I smile to think of how happy Madison was this last month. After the last Updates that I posted about her, she did very well. She had one bout with shortness of breath, and the vets kept her overnight to get her stabilized and run tests. We changed her dosages and added one med (5 medications and 4 nutriceuticals) and she came home to her friends. Aida and I wrestled with the choice - do we keep her completely calm to help her heart and lungs, or do we let her be a happy puppy for the time she has left? Well, mostly both. We kept her times of high activity to a minimum, but let her be all the puppy she could be.
And she was. http://www.youtube.com/watch?
She hung off of Roscoe's jowels, and he played along. She did her best to convince the grumpy old Husky Kiko that play is a good thing (can't blame Kiko, though, as she is recovering from cruciate ligament repair). Gabriel was happy to roll on his back or play bow if she insisted that it was his turn. She even claimed a coveted spot on The Bed.
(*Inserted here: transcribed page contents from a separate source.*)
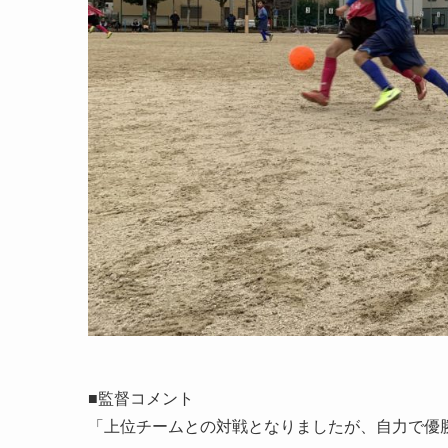
■監督コメント
「上位チームとの対戦となりましたが、自力で優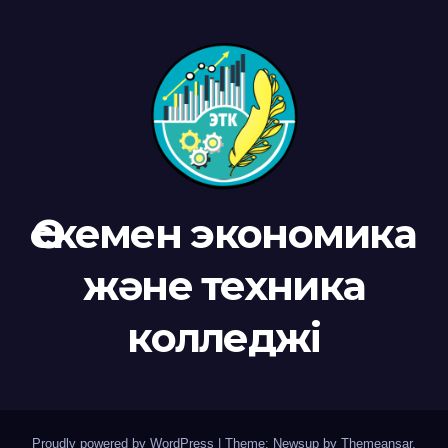
Өскемен экономика
және техника
колледжі
Proudly powered by WordPress
|
Theme: Newsup by
Themeansar
.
Maddie knew her name, and would come running if you called, body wagging. She loved her people. Especially Maia, who seemed to be the world's best chew toy.
She was one happy pup. Until last night. She started having problems breathing, and you could just see in her eyes today that she was not feeling well. We had an appointment with the vet to check on her status today, so that timing was good.
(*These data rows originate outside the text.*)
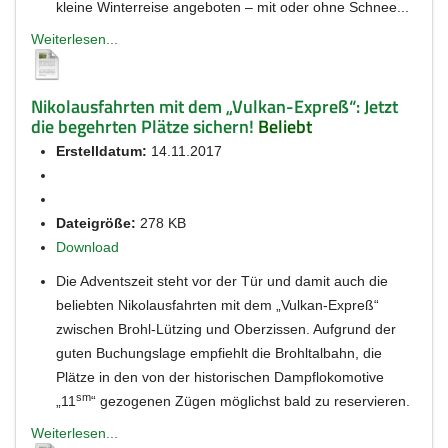
kleine Winterreise angeboten – mit oder ohne Schnee...
Weiterlesen...
Nikolausfahrten mit dem „Vulkan-Expreß“: Jetzt
die begehrten Plätze sichern!
Beliebt
Erstelldatum:
14.11.2017
Dateigröße:
278 KB
Download
Die Adventszeit steht vor der Tür und damit auch die
beliebten Nikolausfahrten mit dem „Vulkan-Expreß“
zwischen Brohl-Lützing und Oberzissen. Aufgrund der
guten Buchungslage empfiehlt die Brohltalbahn, die
Plätze in den von der historischen Dampflokomotive
sm
„11
“ gezogenen Zügen möglichst bald zu reservieren.
Weiterlesen...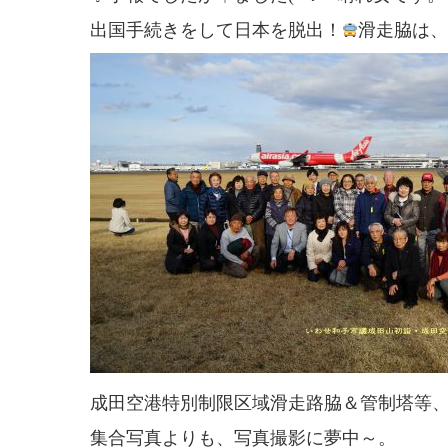
出国手続きをして日本を脱出！
滑走脇は、
成田空港特別制限区域滑走路脇＆管制塔等、
集合写真よりも、写真撮影に夢中～。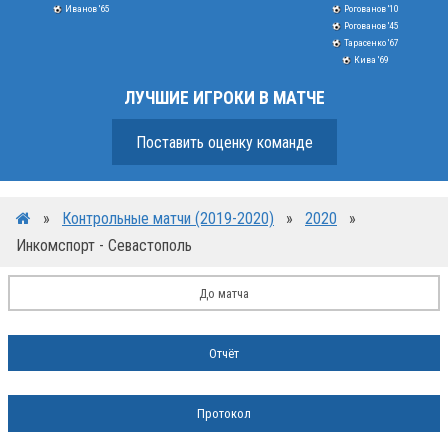
Иванов '65
Рогованов '10
Рогованов '45
Тарасенко '67
Кива '69
ЛУЧШИЕ ИГРОКИ В МАТЧЕ
Поставить оценку команде
»
Контрольные матчи (2019-2020)
»
2020
»
Инкомспорт - Севастополь
До матча
Отчёт
Протокол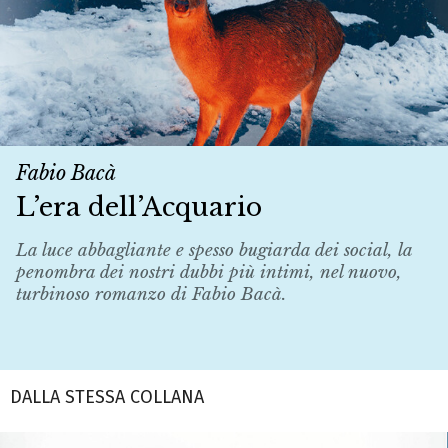
Fabio Bacà
L’era dell’Acquario
La luce abbagliante e spesso bugiarda dei social, la
penombra dei nostri dubbi più intimi, nel nuovo,
turbinoso romanzo di Fabio Bacà.
DALLA STESSA COLLANA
The news on the check up was not. The arythmia was much, much worse, and it was clear that the errant beats were being triggered from multiple locations. Her heart was even bigger, and now there was fluid leaking from her heart too. Maybe some time with lasix by IV would ease things for a day or two, but the story was clear. Madison's heart was not able to do the job her body needed it to do, and never would. She was not comfortable, and never would be again.
The vets and staff at the vet school are wonderful, and it was with the greatest of tenderness that they helped Maddie to breathe easily the last few times. She gave us a few kisses before she closed her eyes.
Play well, sweet sweet Maddie. We will miss you forever.